Task:
Copy the lines word for word. Begin at the line that contains "Капельница от похмелья" and end with the final line of the data.

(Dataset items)

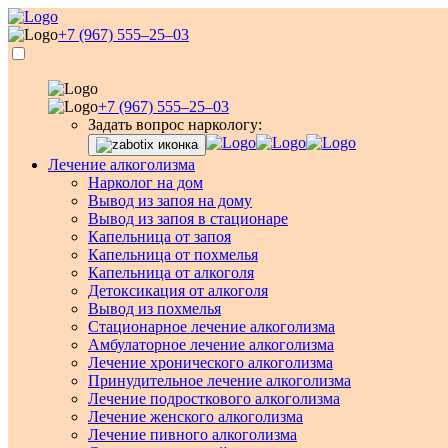
+7 (967) 555–25–03
+7 (967) 555–25–03
Задать вопрос наркологу:
Лечение алкоголизма
Нарколог на дом
Вывод из запоя на дому
Вывод из запоя в стационаре
Капельница от запоя
Капельница от похмелья
Капельница от алкоголя
Детоксикация от алкоголя
Вывод из похмелья
Стационарное лечение алкоголизма
Амбулаторное лечение алкоголизма
Лечение хронического алкоголизма
Принудительное лечение алкоголизма
Лечение подросткового алкоголизма
Лечение женского алкоголизма
Лечение пивного алкоголизма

Answer box:
Капельница от похмелья
Капельница от алкоголя
Детоксикация от алкоголя
Вывод из похмелья
Стационарное лечение алкоголизма
Амбулаторное лечение алкоголизма
Лечение хронического алкоголизма
Принудительное лечение алкоголизма
Лечение подросткового алкоголизма
Лечение женского алкоголизма
Лечение пивного алкоголизма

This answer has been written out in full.